Leg sensilla have not been previously studied in water bugs. In other insects, data on leg sensilla in general are sparse, and studies have mostly focused on chemosensilla and campaniform sensilla [31,32], particularly of the tarsi [33,34,35]. However, labial and antennal sensilla have already been described in both aquatic and semi-aquatic insects [15,36,37,38,39,40,41,42], becoming a good basis for comparison. A variety of sensilla types and subtypes were described. It has been stated that while semi-aquatic bugs (Gerromorpha) have a lot in common with terrestrial insects regarding antennal sensilla types, water bugs (Nepomorpha) differ greatly from terrestrial insects, especially in terms of diverse antennal mechanosensilla [36,37,38,39,40,41].
As a first attempt to investigate potential differences in the leg sensory equipment between strictly aquatic and riparian Nepomorpha, the external leg morphologies of selected specimens from strictly aquatic Corixidae, and riparian Ochteridae and Gelastocoridae, originating from museum collections, were studied.
The research hypothesis is that, due to different environments, the leg sensilla of strictly aquatic bugs differ from the leg sensilla of riparian bugs in both morphology and number.

2. Materials and Methods

Materials were obtained from the collections of the Moravian Museum in Brno, the Natural History Museum in Prague and the Naturalis Biodiversity Center in Leiden (Netherlands) and are stored in the University of Silesia in Katowice, Institute of Biology, Biodiversity and Environmental Protection (Poland). The specimens obtained from the Naturalis Biodiversity Center in Leiden (Netherlands) are ultimately to be sent back and stored in the Naturalis Biodiversity Center. At least 2 individuals of each species were examined for this study; the sex of insects was not considered, as there were no notable intersexual differences in the sensilla types (based on preliminary studies) (Table 1). All specimens were cleaned in an ultrasonic cleaner (Polsonic, Warsaw, Poland), the legs were dissected, dried in ethanol, mounted, and then sputter-coated with gold with the use of the turbomolecular pump coater (Quorum 150 T ES plus—Quorum Technologies, Laughton, East Sussex, UK).
Both sides of the legs were observed with the use of the scanning electron microscope (Phenom XL Phenom-World BV the Netherlands) in the scanning microscopy laboratory of the Faculty of Natural Science, Institute of Biology, Biotechnology and Environmental Protection of the Silesian University in Katowice.
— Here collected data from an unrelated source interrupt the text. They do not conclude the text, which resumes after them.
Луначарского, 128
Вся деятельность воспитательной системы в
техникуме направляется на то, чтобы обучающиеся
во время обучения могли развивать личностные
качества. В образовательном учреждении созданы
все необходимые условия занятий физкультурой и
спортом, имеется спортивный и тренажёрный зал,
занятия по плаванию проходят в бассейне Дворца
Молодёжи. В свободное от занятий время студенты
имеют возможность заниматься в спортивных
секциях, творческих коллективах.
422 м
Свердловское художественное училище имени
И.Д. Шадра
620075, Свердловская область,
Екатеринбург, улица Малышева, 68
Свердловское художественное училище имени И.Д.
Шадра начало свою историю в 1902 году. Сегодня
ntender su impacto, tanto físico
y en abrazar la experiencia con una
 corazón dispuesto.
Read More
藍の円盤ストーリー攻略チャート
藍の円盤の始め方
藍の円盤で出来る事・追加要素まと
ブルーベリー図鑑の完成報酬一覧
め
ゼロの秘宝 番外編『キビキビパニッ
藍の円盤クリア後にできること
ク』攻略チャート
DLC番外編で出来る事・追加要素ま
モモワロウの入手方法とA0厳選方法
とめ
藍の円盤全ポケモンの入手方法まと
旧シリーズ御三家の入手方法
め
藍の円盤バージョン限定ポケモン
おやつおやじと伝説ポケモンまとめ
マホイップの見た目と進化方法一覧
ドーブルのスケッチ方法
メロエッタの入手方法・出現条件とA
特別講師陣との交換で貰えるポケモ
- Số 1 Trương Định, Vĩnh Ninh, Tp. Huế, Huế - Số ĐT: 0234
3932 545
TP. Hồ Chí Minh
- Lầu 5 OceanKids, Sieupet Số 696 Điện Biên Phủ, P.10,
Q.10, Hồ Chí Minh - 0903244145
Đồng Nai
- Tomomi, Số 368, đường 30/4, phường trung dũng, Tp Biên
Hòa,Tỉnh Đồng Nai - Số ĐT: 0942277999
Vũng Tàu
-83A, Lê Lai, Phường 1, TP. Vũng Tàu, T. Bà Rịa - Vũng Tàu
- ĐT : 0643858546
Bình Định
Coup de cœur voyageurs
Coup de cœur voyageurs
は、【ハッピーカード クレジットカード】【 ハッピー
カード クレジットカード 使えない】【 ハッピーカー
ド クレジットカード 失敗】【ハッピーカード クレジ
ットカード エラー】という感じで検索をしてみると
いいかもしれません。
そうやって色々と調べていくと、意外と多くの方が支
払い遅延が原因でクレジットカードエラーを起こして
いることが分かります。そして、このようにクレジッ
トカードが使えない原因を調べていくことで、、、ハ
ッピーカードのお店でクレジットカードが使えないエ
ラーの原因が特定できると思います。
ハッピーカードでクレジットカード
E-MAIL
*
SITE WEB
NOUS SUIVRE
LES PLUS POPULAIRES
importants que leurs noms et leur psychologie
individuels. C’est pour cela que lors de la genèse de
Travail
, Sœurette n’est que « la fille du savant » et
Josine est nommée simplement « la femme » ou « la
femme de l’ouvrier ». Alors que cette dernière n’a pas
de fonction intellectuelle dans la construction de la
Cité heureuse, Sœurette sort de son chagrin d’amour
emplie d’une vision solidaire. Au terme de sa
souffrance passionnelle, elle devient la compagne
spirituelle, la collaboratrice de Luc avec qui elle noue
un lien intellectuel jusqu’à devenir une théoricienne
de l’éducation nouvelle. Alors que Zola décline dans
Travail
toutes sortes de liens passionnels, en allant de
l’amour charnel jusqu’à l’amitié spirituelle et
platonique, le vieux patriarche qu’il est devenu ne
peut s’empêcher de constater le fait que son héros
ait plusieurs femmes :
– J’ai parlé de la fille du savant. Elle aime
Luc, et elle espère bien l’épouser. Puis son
We followed the terminology used in other papers on insects’ sensilla [26,29,36,37].
The legs of 12 species from three families were studied (Table 1).

3. Results

3.1. Gross Morphology of the First Pair of Legs

Because most of the morphological differences can be seen among the forelegs of the species studied, only these pairs of legs are compared here (Figure 1a–c).
In Corixidae (Figure 1a) and Ochteridae (Figure 1b), the coxa is elongated, and externally covered with hairs. On the dorsal side of the coxa an indentation is visible along 2/3 of its length, and in Corixidae (Callicorixa, Sigara), some hairs are present at the proximal part. On the other hand, in Gelastocoridae (Figure 1c) the coxa is also covered with hairs but the segment is shorter. There is a groove along the entire segment, which allows articulation of the tibia and tarsus while bending the leg. Representatives of all three families have a small grouping of thin hairs near the trochanter.
In regard to the femur, that of Nerthra (Gelastocoridae) is enlarged, and covered with brush-like hairs. Gelastocoris also has a broadened femur, with some thin hairs, and a distinctive group of hairs medially. The bottom part of the femur, from both ventral and dorsal sides, has two visible rows of thick pegs (cuticular appendages for better grasping during hunting). These pegs are also present on the femur of Nerthra species. Ochterus species (Ochteridae) have an elongate femur covered almost entirely with thin hairs. There is a structure resembling a comb on the dorsal side of the femur, but denser than that seen in Gelastocoris species, with three rows of thick, short hairs. Towards the end of the segment, the structure changes into loosely arranged hairs.
The most distinctive surface on the femur was observed among species of Corixidae. The dorsal surface of this segment has a triangular patch covered with hairs and circular areas without hair. The proximal part of the femur is also covered with the same sensilla as noted above on the coxa. Anterobasally, there are specialized stridulatory pegs: pars stridens. These structures are hair-like pegs that have a broadened base in males but are narrow in females. Beyond the indentation, the femur has a smooth surface with only a few hairs. The same segment on the ventral side is also partly covered with hairs, but also includes rounded fields without hairs.
The tibia in Corixidae is short, slightly bent and folded, and has a rather smooth surface. A few long, thin hairs grow out of this segment and reach the tarsus. In Ochteridae, the tibia is a long segment, covered with medium-length hairs, some of them flattened (closer ventral side), some thick and sharpened (closer dorsal side). Gelastocoridae species have a short tibia with a few hairs in Nerthra, while in Gelastocoris there are many hairs. Analyzing the ventral side of the tibia in Gelastocoris, there are some grouped hairs, probably to connect with hairs present at the dorsal side of the femur. Pegs are present, of the same type as seen on the femur in both genera, Gelastocoris and Nerthra.
The tarsus is most distinctive in the Corixidae. In this family, it is one-segmented and forms the pala. This spoon-like segment is covered with long hairs at its edges. The dorsal side has only a few long hairs and a rather smooth surface, while the ventral cavity/inner surface is full of shorter, thin hairs. The tarsus terminates in the pretarsus in the form of a sharpened claw, which has a serrated edge. The ventral side of the pala has various numbers and combinations of short pegs, which are characteristic features for male recognition. Gelastocoridae also possess a one-segmented, slim and elongated tarsus end in one claw, while in Ochteridae a two-segmented tarsus, with two claws, is present.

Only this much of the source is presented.